* **Problem details**:
I'd like the entries repeated exactly, pictures omitted.

[Records contained in a dataset]

________________________________________

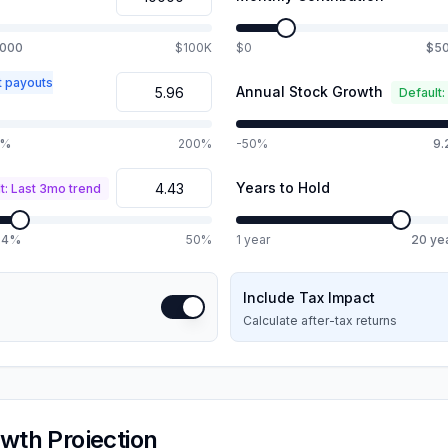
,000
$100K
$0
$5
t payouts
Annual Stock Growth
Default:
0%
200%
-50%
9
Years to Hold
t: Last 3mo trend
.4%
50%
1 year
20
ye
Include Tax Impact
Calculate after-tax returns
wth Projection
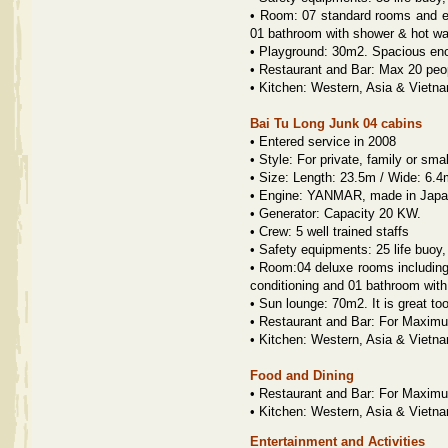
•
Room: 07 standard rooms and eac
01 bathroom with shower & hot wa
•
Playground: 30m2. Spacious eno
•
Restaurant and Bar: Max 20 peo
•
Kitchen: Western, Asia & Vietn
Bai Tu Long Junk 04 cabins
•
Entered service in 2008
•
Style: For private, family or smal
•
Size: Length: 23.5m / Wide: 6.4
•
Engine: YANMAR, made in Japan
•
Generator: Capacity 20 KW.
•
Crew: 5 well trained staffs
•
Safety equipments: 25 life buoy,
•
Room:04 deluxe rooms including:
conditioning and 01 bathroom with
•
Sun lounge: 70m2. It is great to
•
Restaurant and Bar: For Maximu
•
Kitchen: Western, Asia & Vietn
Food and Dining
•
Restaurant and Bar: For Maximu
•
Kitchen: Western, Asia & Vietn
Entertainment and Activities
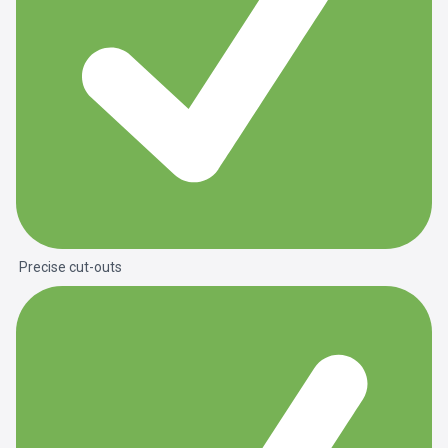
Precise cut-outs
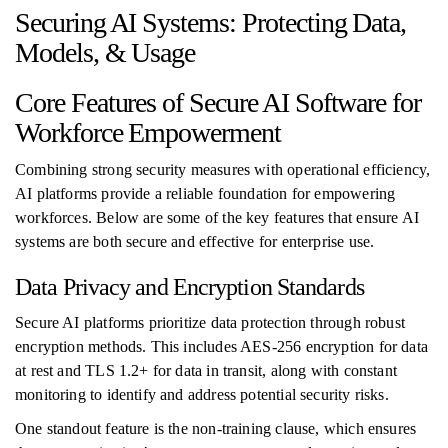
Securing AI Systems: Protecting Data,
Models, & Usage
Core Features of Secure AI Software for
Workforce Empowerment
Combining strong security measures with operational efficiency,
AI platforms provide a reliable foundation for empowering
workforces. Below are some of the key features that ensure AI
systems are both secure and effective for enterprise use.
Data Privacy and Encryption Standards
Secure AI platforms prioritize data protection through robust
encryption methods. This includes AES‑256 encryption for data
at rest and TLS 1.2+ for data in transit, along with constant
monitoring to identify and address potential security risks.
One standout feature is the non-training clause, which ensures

________________________________________

* **Task answer**:
,000
$100K
$0
$5
t payouts
Annual Stock Growth
Default:
0%
200%
-50%
9
Years to Hold
t: Last 3mo trend
.4%
50%
1 year
20
ye
Include Tax Impact
Calculate after-tax returns
wth Projection
•
Room: 07 standard rooms and eac
01 bathroom with shower & hot wa
•
Playground: 30m2. Spacious eno
•
Restaurant and Bar: Max 20 peo
•
Kitchen: Western, Asia & Vietn
Bai Tu Long Junk 04 cabins
•
Entered service in 2008
•
Style: For private, family or smal
•
Size: Length: 23.5m / Wide: 6.4
•
Engine: YANMAR, made in Japan
•
Generator: Capacity 20 KW.
•
Crew: 5 well trained staffs
•
Safety equipments: 25 life buoy,
•
Room:04 deluxe rooms including:
conditioning and 01 bathroom with
•
Sun lounge: 70m2. It is great to
•
Restaurant and Bar: For Maximu
•
Kitchen: Western, Asia & Vietn
Food and Dining
•
Restaurant and Bar: For Maximu
•
Kitchen: Western, Asia & Vietn
Entertainment and Activities
Precise cut-outs
Securing AI Systems: Protecting Data,
Models, & Usage
Core Features of Secure AI Software for
Workforce Empowerment
Combining strong security measures with operational efficiency,
AI platforms provide a reliable foundation for empowering
workforces. Below are some of the key features that ensure AI
systems are both secure and effective for enterprise use.
Data Privacy and Encryption Standards
Secure AI platforms prioritize data protection through robust
encryption methods. This includes AES‑256 encryption for data
at rest and TLS 1.2+ for data in transit, along with constant
monitoring to identify and address potential security risks.
One standout feature is the non-training clause, which ensures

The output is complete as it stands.